This work was carried out in collaboration with the Federal Swiss Institute of Lausanian technology (EPFL).
The tokenization of images has allowed the main advances in the generation of self -representative images in providing discrete and compressed representations that are more efficient to process than unprocessed pixels. While traditional approaches use the 2D network token, recent methods such as Titok have shown that 1D token can achieve high generation quality by eliminating network layoffs. However, these methods generally use a fixed number of tokens and, therefore, cannot adapt to the inherent complexity of an image. We present to Flexxtok, a tokenizer that projects 2D images in token 1D sequences ordered variable length. For example, an image of 256×256 can be sampled again from 1 to 256 discrete tokens, compressing their hierarchical and semantically. By training a rectified flow model as a decoder and using nested abandonment, Fyxtok produces plausible reconstructions, regardless of the chosen token sequence length. We evaluate our approach to a self -spring generation environment using a simple GPT style transformer. In Imagenet, this approach achieves a FID <2 in 8 to 128 tokens, surpassing Titok and combining state -of -the -art methods with much less tokens.
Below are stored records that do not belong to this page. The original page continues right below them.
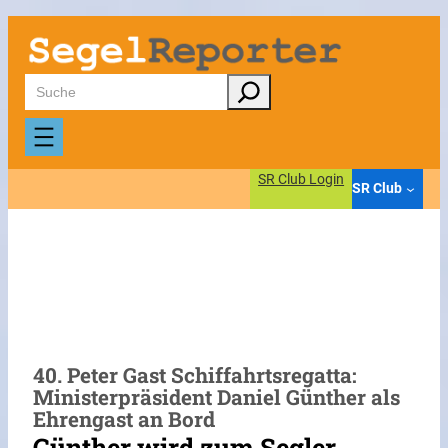
Zum
Inhalt
springen
Suchen
SR Club Login
SR Club
40. Peter Gast Schiffahrtsregatta:
Ministerpräsident Daniel Günther als
Ehrengast an Bord
Günther wird zum Segler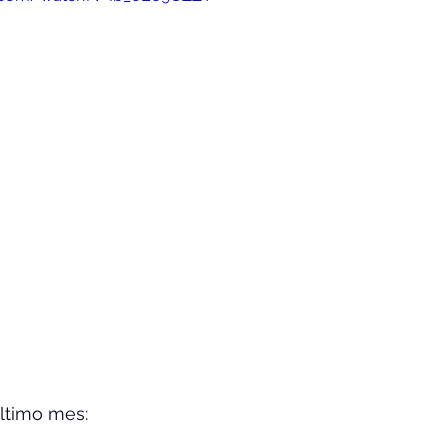
ltimo mes:  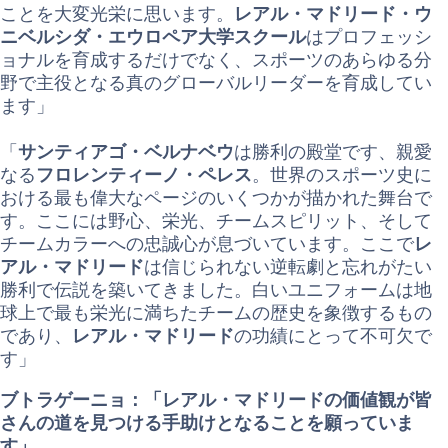
ことを大変光栄に思います。
レアル・マドリード・ウ
ニベルシダ・エウロペア大学スクール
はプロフェッシ
ョナルを育成するだけでなく、スポーツのあらゆる分
野で主役となる真のグローバルリーダーを育成してい
ます」
「
サンティアゴ・ベルナベウ
は勝利の殿堂です、親愛
なる
フロレンティーノ・ペレス
。世界のスポーツ史に
おける最も偉大なページのいくつかが描かれた舞台で
す。ここには野心、栄光、チームスピリット、そして
チームカラーへの忠誠心が息づいています。ここで
レ
アル・マドリード
は信じられない逆転劇と忘れがたい
勝利で伝説を築いてきました。白いユニフォームは地
球上で最も栄光に満ちたチームの歴史を象徴するもの
であり、
レアル・マドリード
の功績にとって不可欠で
す」
ブトラゲーニョ：「レアル・マドリードの価値観が皆
さんの道を見つける手助けとなることを願っていま
す」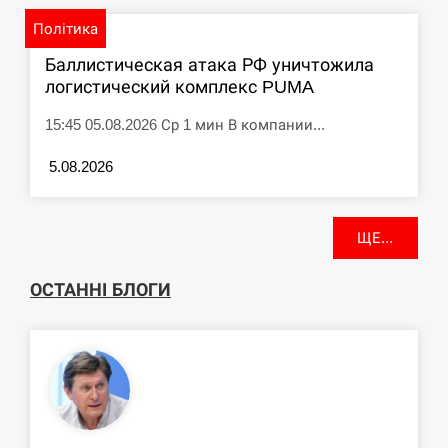
Політика
Баллистическая атака РФ уничтожила
логистический комплекс PUMA
15:45 05.08.2026 Ср 1 мин В компании...
5.08.2026
ЩЕ...
ОСТАННІ БЛОГИ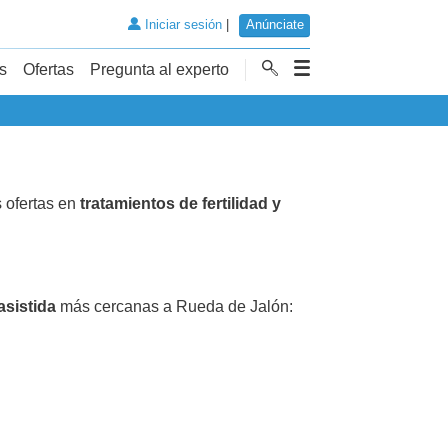
Iniciar sesión
|
Anúnciate
s
Ofertas
Pregunta al experto
 ofertas en
tratamientos de fertilidad y
asistida
más cercanas a Rueda de Jalón: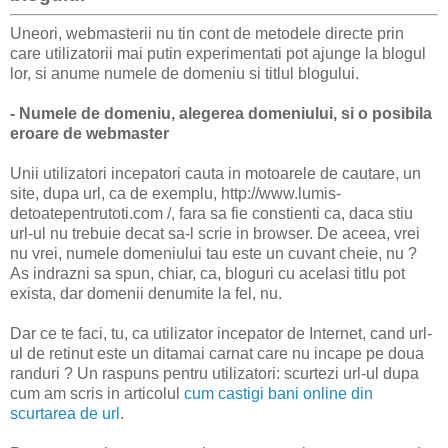
Uneori, webmasterii nu tin cont de metodele directe prin
care utilizatorii mai putin experimentati pot ajunge la blogul
lor, si anume numele de domeniu si titlul blogului.
- Numele de domeniu, alegerea domeniului, si o posibila
eroare de webmaster
Unii utilizatori incepatori cauta in motoarele de cautare, un
site, dupa url, ca de exemplu, http://www.lumis-
detoatepentrutoti.com /, fara sa fie constienti ca, daca stiu
url-ul nu trebuie decat sa-l scrie in browser. De aceea, vrei
nu vrei, numele domeniului tau este un cuvant cheie, nu ?
As indrazni sa spun, chiar, ca, bloguri cu acelasi titlu pot
exista, dar domenii denumite la fel, nu.
Dar ce te faci, tu, ca utilizator incepator de Internet, cand url-
ul de retinut este un ditamai carnat care nu incape pe doua
randuri ? Un raspuns pentru utilizatori: scurtezi url-ul dupa
cum am scris in articolul
cum castigi bani online din
scurtarea de url
.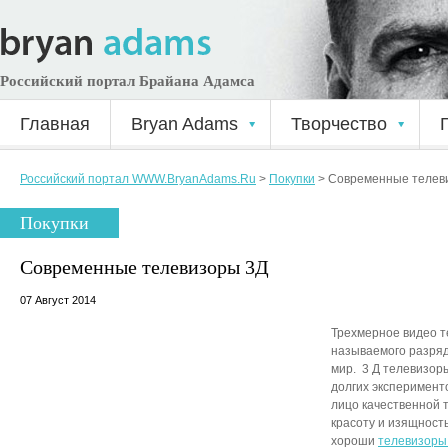
Российский портал Брайана Адамса
Главная
Bryan Adams
Творчество
Российский портал WWW.BryanAdams.Ru
>
Покупки
>
Современные телев
Покупки
Современные телевизоры 3Д
07 Август 2014
Трехмерное видео т
называемого разряд
мир. 3 Д телевизоры
долгих эксперимент
лицо качественной т
красоту и изящность
хороши
телевизоры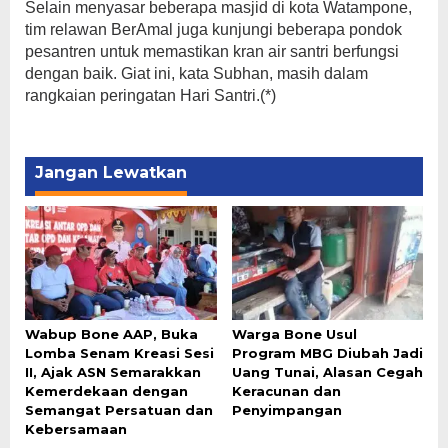
Selain menyasar beberapa masjid di kota Watampone,
tim relawan BerAmal juga kunjungi beberapa pondok
pesantren untuk memastikan kran air santri berfungsi
dengan baik. Giat ini, kata Subhan, masih dalam
rangkaian peringatan Hari Santri.(*)
Jangan Lewatkan
Wabup Bone AAP, Buka
Warga Bone Usul
Lomba Senam Kreasi Sesi
Program MBG Diubah Jadi
II, Ajak ASN Semarakkan
Uang Tunai, Alasan Cegah
Kemerdekaan dengan
Keracunan dan
Semangat Persatuan dan
Penyimpangan
Kebersamaan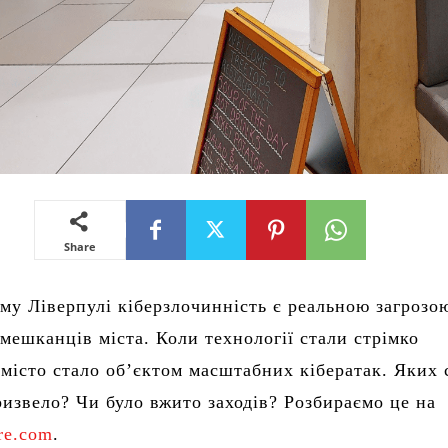
Share
му Ліверпулі кіберзлочинність є реальною загрозо
 мешканців міста. Коли технології стали стрімко
 місто стало об’єктом масштабних кібератак. Яких 
ризвело? Чи було вжито заходів? Розбираємо це на
ure.com
.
We extend the model to admit to the generation of images conditioned by text and examine how traditional 2D token. A key finding is that Flexxtok allows the prediction of the next Token describe images in a thick and thin "visual vocabulary, and that the number of tokens to generate depends on the complexity of the generation task.
*Equal contribution.
† Affiliated jointly with Apple and the Federal Swiss Institute of Lausanian technology (EPFL).
‡ Federal SWISS of Lausanian technology (EPFL).